** What you will do **
Give back the full data, retyped precisely.

** Data shown **
########

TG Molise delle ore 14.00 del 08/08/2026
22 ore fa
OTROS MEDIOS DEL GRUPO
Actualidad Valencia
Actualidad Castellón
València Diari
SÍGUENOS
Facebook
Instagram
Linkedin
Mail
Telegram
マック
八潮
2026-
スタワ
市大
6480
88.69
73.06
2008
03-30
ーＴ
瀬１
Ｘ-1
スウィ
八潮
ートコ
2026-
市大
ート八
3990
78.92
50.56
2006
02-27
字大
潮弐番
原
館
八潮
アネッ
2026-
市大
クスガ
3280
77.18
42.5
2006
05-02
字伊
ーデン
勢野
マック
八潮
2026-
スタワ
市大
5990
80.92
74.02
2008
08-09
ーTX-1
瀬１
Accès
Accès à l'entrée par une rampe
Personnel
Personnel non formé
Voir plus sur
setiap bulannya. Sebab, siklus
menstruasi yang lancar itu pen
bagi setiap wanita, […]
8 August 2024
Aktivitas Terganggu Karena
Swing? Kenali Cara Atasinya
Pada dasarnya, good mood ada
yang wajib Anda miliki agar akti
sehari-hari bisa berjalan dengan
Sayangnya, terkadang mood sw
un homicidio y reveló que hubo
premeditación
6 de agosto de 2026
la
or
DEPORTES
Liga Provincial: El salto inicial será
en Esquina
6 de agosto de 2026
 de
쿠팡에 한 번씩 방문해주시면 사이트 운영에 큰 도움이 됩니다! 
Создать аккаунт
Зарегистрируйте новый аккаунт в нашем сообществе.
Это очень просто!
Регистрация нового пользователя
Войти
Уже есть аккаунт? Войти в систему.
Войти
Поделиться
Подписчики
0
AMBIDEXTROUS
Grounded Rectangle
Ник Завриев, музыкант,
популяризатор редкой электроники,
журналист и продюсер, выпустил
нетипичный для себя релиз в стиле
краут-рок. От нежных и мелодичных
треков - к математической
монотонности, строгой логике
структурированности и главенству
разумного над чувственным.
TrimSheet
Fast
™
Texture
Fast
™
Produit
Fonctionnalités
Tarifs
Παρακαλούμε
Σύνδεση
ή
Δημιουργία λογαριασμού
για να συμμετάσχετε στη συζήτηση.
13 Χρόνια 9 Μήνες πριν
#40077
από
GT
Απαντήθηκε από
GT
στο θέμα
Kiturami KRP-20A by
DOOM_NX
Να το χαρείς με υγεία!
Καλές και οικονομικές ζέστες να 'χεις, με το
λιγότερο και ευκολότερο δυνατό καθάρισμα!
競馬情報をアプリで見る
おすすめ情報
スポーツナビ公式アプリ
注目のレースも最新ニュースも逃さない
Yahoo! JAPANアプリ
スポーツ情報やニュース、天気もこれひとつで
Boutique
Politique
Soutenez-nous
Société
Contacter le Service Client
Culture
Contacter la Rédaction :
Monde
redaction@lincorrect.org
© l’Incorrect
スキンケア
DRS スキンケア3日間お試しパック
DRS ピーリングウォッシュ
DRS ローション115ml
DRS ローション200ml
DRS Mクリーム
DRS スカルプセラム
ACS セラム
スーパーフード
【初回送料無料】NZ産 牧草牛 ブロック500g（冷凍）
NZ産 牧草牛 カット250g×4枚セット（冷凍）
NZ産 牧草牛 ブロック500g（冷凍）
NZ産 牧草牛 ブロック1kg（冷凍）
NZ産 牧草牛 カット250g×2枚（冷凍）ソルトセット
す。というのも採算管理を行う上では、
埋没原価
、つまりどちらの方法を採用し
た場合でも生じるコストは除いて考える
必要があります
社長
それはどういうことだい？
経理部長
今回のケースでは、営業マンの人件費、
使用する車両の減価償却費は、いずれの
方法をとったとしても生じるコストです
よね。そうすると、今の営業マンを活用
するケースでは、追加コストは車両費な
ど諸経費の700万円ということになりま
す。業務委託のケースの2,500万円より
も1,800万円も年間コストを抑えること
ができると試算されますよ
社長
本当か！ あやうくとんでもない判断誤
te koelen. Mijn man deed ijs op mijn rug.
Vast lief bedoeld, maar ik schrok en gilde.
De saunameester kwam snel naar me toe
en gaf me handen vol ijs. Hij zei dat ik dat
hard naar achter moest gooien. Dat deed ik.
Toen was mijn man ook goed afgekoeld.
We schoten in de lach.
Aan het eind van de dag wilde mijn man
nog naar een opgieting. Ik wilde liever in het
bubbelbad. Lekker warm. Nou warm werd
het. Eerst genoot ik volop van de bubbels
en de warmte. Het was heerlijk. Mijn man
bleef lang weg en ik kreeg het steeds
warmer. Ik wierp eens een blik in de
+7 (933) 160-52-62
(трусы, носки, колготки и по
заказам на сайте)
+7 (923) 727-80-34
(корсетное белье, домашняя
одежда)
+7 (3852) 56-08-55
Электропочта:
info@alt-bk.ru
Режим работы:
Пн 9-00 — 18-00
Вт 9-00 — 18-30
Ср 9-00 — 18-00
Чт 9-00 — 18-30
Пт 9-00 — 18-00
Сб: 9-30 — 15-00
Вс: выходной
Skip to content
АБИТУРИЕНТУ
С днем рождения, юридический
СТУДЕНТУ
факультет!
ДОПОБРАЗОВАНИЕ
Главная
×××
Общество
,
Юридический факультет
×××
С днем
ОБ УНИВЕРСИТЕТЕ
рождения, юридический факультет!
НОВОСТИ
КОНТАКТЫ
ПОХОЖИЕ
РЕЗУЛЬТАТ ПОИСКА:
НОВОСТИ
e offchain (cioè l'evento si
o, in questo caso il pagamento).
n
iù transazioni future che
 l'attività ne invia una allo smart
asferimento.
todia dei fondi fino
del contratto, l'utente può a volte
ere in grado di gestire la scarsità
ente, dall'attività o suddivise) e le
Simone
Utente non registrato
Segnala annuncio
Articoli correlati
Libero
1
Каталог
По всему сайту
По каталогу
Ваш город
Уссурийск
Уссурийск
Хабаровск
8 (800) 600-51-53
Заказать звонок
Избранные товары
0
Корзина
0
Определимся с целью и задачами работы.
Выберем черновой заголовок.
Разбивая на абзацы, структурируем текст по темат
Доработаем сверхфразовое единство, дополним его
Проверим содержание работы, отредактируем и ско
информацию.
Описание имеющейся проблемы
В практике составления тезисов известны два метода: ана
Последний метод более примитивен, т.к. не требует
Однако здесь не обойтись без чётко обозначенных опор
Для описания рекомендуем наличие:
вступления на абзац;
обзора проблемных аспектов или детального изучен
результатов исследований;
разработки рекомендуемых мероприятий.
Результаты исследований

########

** Written solution **
TG Molise delle ore 14.00 del 08/08/2026
22 ore fa
OTROS MEDIOS DEL GRUPO
Actualidad Valencia
Actualidad Castellón
València Diari
SÍGUENOS
Facebook
Instagram
Linkedin
Mail
Telegram
マック
八潮
2026-
スタワ
市大
6480
88.69
73.06
2008
03-30
ーＴ
瀬１
Ｘ-1
スウィ
八潮
ートコ
2026-
市大
ート八
3990
78.92
50.56
2006
02-27
字大
潮弐番
原
館
八潮
アネッ
2026-
市大
クスガ
3280
77.18
42.5
2006
05-02
字伊
ーデン
勢野
マック
八潮
2026-
スタワ
市大
5990
80.92
74.02
2008
08-09
ーTX-1
瀬１
Accès
Accès à l'entrée par une rampe
Personnel
Personnel non formé
Voir plus sur
setiap bulannya. Sebab, siklus
menstruasi yang lancar itu pen
bagi setiap wanita, […]
8 August 2024
Aktivitas Terganggu Karena
Swing? Kenali Cara Atasinya
Pada dasarnya, good mood ada
yang wajib Anda miliki agar akti
sehari-hari bisa berjalan dengan
Sayangnya, terkadang mood sw
un homicidio y reveló que hubo
premeditación
6 de agosto de 2026
la
or
DEPORTES
Liga Provincial: El salto inicial será
en Esquina
6 de agosto de 2026
 de
쿠팡에 한 번씩 방문해주시면 사이트 운영에 큰 도움이 됩니다! 
Создать аккаунт
Зарегистрируйте новый аккаунт в нашем сообществе.
Это очень просто!
Регистрация нового пользователя
Войти
Уже есть аккаунт? Войти в систему.
Войти
Поделиться
Подписчики
0
AMBIDEXTROUS
Grounded Rectangle
Ник Завриев, музыкант,
популяризатор редкой электроники,
журналист и продюсер, выпустил
нетипичный для себя релиз в стиле
краут-рок. От нежных и мелодичных
треков - к математической
монотонности, строгой логике
структурированности и главенству
разумного над чувственным.
TrimSheet
Fast
™
Texture
Fast
™
Produit
Fonctionnalités
Tarifs
Παρακαλούμε
Σύνδεση
ή
Δημιουργία λογαριασμού
για να συμμετάσχετε στη συζήτηση.
13 Χρόνια 9 Μήνες πριν
#40077
από
GT
Απαντήθηκε από
GT
στο θέμα
Kiturami KRP-20A by
DOOM_NX
Να το χαρείς με υγεία!
Καλές και οικονομικές ζέστες να 'χεις, με το
λιγότερο και ευκολότερο δυνατό καθάρισμα!
競馬情報をアプリで見る
おすすめ情報
スポーツナビ公式アプリ
注目のレースも最新ニュースも逃さない
Yahoo! JAPANアプリ
スポーツ情報やニュース、天気もこれひとつで
Boutique
Politique
Soutenez-nous
Société
Contacter le Service Client
Culture
Contacter la Rédaction :
Monde
redaction@lincorrect.org
© l’Incorrect
スキンケア
DRS スキンケア3日間お試しパック
DRS ピーリングウォッシュ
DRS ローション115ml
DRS ローション200ml
DRS Mクリーム
DRS スカルプセラム
ACS セラム
スーパーフード
【初回送料無料】NZ産 牧草牛 ブロック500g（冷凍）
NZ産 牧草牛 カット250g×4枚セット（冷凍）
NZ産 牧草牛 ブロック500g（冷凍）
NZ産 牧草牛 ブロック1kg（冷凍）
NZ産 牧草牛 カット250g×2枚（冷凍）ソルトセット
す。というのも採算管理を行う上では、
埋没原価
、つまりどちらの方法を採用し
た場合でも生じるコストは除いて考える
必要があります
社長
それはどういうことだい？
経理部長
今回のケースでは、営業マンの人件費、
使用する車両の減価償却費は、いずれの
方法をとったとしても生じるコストです
よね。そうすると、今の営業マンを活用
するケースでは、追加コストは車両費な
ど諸経費の700万円ということになりま
す。業務委託のケースの2,500万円より
も1,800万円も年間コストを抑えること
ができると試算されますよ
社長
本当か！ あやうくとんでもない判断誤
te koelen. Mijn man deed ijs op mijn rug.
Vast lief bedoeld, maar ik schrok en gilde.
De saunameester kwam snel naar me toe
en gaf me handen vol ijs. Hij zei dat ik dat
hard naar achter moest gooien. Dat deed ik.
Toen was mijn man ook goed afgekoeld.
We schoten in de lach.
Aan het eind van de dag wilde mijn man
nog naar een opgieting. Ik wilde liever in het
bubbelbad. Lekker warm. Nou warm werd
het. Eerst genoot ik volop van de bubbels
en de warmte. Het was heerlijk. Mijn man
bleef lang weg en ik kreeg het steeds
warmer. Ik wierp eens een blik in de
+7 (933) 160-52-62
(трусы, носки, колготки и по
заказам на сайте)
+7 (923) 727-80-34
(корсетное белье, домашняя
одежда)
+7 (3852) 56-08-55
Электропочта:
info@alt-bk.ru
Режим работы:
Пн 9-00 — 18-00
Вт 9-00 — 18-30
Ср 9-00 — 18-00
Чт 9-00 — 18-30
Пт 9-00 — 18-00
Сб: 9-30 — 15-00
Вс: выходной
Skip to content
АБИТУРИЕНТУ
С днем рождения, юридический
СТУДЕНТУ
факультет!
ДОПОБРАЗОВАНИЕ
Главная
×××
Общество
,
Юридический факультет
×××
С днем
ОБ УНИВЕРСИТЕТЕ
рождения, юридический факультет!
НОВОСТИ
КОНТАКТЫ
ПОХОЖИЕ
РЕЗУЛЬТАТ ПОИСКА:
НОВОСТИ
e offchain (cioè l'evento si
o, in questo caso il pagamento).
n
iù transazioni future che
 l'attività ne invia una allo smart
asferimento.
todia dei fondi fino
del contratto, l'utente può a volte
ere in grado di gestire la scarsità
ente, dall'attività o suddivise) e le
Simone
Utente non registrato
Segnala annuncio
Articoli correlati
Libero
1
Каталог
По всему сайту
По каталогу
Ваш город
Уссурийск
Уссурийск
Хабаровск
8 (800) 600-51-53
Заказать звонок
Избранные товары
0
Корзина
0
Определимся с целью и задачами работы.
Выберем черновой заголовок.
Разбивая на абзацы, структурируем текст по темат
Доработаем сверхфразовое единство, дополним его
Проверим содержание работы, отредактируем и ско
информацию.
Описание имеющейся проблемы
В практике составления тезисов известны два метода: ана
Последний метод более примитивен, т.к. не требует
Однако здесь не обойтись без чётко обозначенных опор
Для описания рекомендуем наличие:
вступления на абзац;
обзора проблемных аспектов или детального изучен
результатов исследований;
разработки рекомендуемых мероприятий.
Результаты исследований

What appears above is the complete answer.